Феликс ушел. Из гостиной доносилось тихое всхлипывание жены. Тикали часы. Где-то в соседних дворах завели унылый перелай дворовые псы.
Солодин думал.
Вера плакала, горько и тоскливо, словно слезы могли смыть всю горечь последних месяцев, невнимание мужа, крушение планов. Все, что камнем лежало на сердце.
Скрипнули половицы под шагами Солодина. Он постоял немного рядом, глядя на ее худенькие плечи, вздрагивающие под шалью. Затем опустился на колени, крепко, но вместе с тем нежно сжав ее плечи.
— Прости меня, — тихо сказал он. — Прости. Я виноват. Тебе от этого не легче, но... прости. Посмотри на меня.
Она отвернулась. Его ладони поднялись выше, нежно, но твердо охватили ее виски.
— Посмотри на меня, — повторил он, — я хочу сказать тебе важное.
— Если я тебя разочаровал, я не держу тебя. Завтра же отправлю тебя домой и не стану удерживать больше. Если ты хочешь домой, к семье — пусть так и будет.

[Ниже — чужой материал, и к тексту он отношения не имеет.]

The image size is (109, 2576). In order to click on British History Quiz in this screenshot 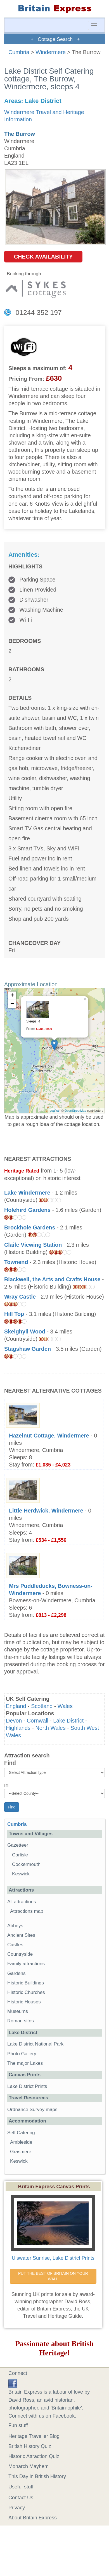 , I will do `click(29, 2446)`.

Он помолчал, подбирая слова.
— Я не буду тебе ничего обещать. Я не знаю, что будет со мной завтра. Мне уже не командовать и не воевать. Но я могу пойти по преподавательской линии, мне обещали помощь и даже, возможно, возвращение обратно, в Москву. И пойду. Но как все сложится — никто не знает. Ты сама видишь, в каком сложном мире живем. Я могу тебе только пообещать, что сделаю все, чтобы ты была счастлива со мной. Чтобы ты больше не чувствовала себя несчастной. Чтобы ты вернулась к жизни, которую вела раньше. Подумай... и выбери. Не сегодня. Чтобы не сделать ошибки, чтобы не спешить. Завтра.
Она сидела, зябко закутавшись в шаль, как в мантию. Через открытую дверь прихожей было видно, как муж собирался. Натянул пальто, опустил уши шапки.
— Куда ты собрался? — тихим, севшим голосом спросила она, глядя в сторону.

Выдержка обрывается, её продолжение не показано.